=== Exercise description ===
Each line from the one containing "Wrap output in <instances>...</instances>. Mask pulmonary" to the end of the records should be copied exactly, and no other line.
** Data for analysis follows **
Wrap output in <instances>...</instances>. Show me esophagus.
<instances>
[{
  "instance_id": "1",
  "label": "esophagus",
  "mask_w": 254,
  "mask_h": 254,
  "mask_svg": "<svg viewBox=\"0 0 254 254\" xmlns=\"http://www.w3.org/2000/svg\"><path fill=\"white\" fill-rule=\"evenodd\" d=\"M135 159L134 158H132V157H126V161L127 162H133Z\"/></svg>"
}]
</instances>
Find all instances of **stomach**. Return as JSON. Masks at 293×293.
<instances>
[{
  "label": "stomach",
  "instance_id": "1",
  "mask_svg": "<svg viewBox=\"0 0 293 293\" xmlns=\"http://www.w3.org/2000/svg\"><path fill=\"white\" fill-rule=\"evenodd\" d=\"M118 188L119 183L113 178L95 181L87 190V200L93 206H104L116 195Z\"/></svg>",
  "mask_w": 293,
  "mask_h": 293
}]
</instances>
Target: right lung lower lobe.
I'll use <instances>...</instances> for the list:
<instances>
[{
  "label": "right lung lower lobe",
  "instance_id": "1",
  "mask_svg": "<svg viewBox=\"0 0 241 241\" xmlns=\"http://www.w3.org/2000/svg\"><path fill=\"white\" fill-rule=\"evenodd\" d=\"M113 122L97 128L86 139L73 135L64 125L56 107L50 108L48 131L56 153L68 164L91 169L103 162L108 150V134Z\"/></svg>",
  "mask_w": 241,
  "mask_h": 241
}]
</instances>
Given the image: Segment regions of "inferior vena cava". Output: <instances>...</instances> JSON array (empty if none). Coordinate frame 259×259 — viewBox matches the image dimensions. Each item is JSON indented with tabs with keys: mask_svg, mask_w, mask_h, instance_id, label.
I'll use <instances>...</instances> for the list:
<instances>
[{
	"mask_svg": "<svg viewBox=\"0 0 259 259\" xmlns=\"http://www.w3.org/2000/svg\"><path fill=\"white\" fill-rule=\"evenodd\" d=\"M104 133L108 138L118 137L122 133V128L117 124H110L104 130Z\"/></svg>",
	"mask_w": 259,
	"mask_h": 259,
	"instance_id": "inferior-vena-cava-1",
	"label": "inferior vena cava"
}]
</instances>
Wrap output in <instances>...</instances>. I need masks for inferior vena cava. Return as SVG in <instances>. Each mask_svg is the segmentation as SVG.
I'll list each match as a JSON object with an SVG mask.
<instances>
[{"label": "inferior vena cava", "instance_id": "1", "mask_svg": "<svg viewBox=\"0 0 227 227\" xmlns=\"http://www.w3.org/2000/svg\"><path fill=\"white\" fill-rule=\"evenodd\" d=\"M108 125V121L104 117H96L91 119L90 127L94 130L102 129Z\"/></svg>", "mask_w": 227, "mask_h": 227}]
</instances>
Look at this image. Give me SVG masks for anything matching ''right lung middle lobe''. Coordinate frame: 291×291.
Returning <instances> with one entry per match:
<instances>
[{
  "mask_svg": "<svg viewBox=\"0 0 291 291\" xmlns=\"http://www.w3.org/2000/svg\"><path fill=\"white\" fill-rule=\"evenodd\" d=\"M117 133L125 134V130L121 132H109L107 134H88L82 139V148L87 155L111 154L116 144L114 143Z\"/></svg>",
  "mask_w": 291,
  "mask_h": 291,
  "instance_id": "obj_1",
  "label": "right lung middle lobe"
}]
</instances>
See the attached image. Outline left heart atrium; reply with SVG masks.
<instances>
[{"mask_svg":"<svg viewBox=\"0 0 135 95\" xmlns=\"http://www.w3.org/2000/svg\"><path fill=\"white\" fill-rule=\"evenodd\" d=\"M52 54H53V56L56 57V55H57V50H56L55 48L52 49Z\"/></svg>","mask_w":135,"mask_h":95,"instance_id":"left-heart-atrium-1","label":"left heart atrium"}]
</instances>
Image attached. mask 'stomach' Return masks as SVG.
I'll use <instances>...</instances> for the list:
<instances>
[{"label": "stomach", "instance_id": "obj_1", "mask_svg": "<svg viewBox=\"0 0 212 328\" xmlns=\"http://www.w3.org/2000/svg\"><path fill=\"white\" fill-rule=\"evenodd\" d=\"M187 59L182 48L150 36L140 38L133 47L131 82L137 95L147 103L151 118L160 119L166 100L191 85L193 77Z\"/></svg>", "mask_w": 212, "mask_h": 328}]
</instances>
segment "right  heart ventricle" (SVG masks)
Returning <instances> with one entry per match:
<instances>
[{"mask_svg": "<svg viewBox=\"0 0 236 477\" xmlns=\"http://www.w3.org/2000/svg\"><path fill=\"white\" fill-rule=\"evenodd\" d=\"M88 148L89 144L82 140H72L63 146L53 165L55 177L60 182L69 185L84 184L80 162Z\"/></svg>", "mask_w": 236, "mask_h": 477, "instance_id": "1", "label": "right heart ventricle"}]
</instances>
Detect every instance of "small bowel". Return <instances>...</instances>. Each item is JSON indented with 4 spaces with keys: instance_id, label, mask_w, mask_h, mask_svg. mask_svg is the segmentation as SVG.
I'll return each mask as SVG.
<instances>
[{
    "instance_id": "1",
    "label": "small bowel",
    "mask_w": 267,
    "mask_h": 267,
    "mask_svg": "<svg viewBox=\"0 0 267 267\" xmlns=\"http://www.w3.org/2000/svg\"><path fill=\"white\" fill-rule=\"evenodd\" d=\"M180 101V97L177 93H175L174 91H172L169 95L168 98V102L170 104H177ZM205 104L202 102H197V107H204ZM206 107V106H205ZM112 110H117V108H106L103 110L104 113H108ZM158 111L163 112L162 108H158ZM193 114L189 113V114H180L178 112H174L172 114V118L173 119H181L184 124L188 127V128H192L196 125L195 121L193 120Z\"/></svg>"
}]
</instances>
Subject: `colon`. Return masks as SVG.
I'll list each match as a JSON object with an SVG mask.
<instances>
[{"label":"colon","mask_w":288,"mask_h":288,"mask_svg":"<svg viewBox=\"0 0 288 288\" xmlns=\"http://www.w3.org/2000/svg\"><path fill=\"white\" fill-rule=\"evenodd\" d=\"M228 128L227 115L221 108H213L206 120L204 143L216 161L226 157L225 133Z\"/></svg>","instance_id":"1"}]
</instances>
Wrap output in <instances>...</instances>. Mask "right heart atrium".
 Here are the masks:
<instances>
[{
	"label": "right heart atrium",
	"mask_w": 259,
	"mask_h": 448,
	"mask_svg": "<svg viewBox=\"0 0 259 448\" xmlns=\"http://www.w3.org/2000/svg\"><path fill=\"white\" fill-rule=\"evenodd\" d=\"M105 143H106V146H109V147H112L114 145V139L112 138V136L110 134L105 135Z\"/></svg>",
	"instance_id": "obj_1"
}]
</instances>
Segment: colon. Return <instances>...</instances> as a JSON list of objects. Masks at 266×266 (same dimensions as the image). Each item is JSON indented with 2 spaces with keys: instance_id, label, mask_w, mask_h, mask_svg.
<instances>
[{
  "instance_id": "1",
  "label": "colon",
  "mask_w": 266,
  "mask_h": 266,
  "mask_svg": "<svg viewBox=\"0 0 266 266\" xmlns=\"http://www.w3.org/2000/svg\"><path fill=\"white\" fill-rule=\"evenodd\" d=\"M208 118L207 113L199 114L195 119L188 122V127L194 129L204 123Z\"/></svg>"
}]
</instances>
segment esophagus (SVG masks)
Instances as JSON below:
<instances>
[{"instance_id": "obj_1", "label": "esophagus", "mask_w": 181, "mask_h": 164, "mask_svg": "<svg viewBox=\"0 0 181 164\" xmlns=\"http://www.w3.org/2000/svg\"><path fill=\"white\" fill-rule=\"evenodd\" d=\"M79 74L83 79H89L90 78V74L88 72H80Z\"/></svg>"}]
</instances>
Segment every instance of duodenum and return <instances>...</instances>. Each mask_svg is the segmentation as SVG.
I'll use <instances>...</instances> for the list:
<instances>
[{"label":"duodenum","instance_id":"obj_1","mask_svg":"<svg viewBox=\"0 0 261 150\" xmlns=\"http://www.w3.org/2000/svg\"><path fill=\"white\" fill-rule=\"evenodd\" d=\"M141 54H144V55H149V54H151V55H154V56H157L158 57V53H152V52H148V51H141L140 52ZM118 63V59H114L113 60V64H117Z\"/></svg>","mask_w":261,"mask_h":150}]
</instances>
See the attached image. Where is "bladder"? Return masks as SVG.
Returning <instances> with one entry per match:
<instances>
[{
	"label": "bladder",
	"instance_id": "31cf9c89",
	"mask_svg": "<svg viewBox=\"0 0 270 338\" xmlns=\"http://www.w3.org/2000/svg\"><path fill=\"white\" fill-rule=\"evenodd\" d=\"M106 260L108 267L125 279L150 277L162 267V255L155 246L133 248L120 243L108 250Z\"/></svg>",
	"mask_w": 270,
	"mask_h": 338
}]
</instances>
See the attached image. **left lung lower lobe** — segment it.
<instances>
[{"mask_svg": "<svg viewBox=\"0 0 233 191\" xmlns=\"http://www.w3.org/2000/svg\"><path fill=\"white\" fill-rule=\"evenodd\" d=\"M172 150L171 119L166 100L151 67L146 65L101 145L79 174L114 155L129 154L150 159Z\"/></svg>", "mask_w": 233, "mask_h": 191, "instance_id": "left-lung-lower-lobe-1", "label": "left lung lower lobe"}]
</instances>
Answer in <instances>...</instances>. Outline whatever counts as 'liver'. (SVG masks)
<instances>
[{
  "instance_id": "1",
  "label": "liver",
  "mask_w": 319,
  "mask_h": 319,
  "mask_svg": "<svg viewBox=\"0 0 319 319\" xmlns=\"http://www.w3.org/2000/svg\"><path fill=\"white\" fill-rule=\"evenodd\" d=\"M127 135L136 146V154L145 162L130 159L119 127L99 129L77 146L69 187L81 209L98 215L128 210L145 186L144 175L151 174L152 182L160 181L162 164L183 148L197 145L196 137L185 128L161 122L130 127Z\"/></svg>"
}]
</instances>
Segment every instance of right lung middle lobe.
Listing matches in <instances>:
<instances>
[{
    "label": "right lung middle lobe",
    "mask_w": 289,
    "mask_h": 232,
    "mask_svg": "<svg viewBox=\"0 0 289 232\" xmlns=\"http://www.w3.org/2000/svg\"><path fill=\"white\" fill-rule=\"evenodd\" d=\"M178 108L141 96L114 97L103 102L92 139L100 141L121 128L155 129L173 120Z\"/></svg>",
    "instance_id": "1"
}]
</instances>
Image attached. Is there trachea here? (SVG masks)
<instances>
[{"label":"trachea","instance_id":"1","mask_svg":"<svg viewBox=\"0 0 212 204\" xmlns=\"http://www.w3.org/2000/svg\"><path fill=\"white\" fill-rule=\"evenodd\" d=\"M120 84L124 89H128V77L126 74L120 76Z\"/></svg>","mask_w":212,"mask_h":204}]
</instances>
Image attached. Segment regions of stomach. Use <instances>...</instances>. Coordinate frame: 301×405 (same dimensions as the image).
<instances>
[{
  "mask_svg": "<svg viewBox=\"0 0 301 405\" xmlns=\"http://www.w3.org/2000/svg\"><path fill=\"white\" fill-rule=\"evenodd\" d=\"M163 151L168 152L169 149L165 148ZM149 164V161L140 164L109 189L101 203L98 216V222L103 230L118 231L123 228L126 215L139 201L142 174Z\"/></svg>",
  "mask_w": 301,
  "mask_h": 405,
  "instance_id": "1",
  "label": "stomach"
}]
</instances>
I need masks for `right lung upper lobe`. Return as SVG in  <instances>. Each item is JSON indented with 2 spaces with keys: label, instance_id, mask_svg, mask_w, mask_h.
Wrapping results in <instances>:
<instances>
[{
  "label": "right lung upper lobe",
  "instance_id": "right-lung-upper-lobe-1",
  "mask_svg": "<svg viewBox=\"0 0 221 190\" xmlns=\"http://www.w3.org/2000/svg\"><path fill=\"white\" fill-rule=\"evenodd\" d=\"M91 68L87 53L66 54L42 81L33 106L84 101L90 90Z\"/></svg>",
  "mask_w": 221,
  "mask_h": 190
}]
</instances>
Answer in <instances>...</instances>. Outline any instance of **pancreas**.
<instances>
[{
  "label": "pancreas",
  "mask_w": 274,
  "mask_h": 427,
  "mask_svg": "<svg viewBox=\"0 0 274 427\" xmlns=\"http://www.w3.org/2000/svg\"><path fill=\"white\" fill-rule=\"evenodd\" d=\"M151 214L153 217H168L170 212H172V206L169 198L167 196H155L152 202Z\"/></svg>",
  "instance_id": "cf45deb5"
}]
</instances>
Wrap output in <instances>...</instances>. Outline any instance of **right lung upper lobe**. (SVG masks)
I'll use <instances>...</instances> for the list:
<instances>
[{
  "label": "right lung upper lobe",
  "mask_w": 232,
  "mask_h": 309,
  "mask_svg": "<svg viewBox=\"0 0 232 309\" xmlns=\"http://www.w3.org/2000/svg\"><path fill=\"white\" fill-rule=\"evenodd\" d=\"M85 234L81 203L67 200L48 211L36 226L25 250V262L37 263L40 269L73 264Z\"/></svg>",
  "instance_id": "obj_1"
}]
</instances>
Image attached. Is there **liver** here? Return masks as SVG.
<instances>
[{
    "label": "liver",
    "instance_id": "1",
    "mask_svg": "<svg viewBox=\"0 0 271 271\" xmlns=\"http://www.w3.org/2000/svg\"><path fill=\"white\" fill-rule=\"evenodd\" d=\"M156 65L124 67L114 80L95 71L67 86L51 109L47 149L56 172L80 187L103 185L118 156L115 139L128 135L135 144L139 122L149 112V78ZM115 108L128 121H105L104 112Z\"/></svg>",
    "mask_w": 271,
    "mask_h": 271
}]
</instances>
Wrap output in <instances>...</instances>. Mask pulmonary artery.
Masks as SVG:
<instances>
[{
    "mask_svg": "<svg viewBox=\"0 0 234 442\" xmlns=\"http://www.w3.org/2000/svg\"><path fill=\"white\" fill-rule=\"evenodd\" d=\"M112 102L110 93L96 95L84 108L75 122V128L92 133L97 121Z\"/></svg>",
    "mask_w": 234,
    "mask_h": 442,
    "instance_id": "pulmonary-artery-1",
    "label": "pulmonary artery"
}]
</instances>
** End of Data for analysis **
=== Exercise response ===
Wrap output in <instances>...</instances>. Mask pulmonary artery.
Masks as SVG:
<instances>
[{
    "mask_svg": "<svg viewBox=\"0 0 234 442\" xmlns=\"http://www.w3.org/2000/svg\"><path fill=\"white\" fill-rule=\"evenodd\" d=\"M112 102L110 93L96 95L84 108L75 122V128L92 133L97 121Z\"/></svg>",
    "mask_w": 234,
    "mask_h": 442,
    "instance_id": "pulmonary-artery-1",
    "label": "pulmonary artery"
}]
</instances>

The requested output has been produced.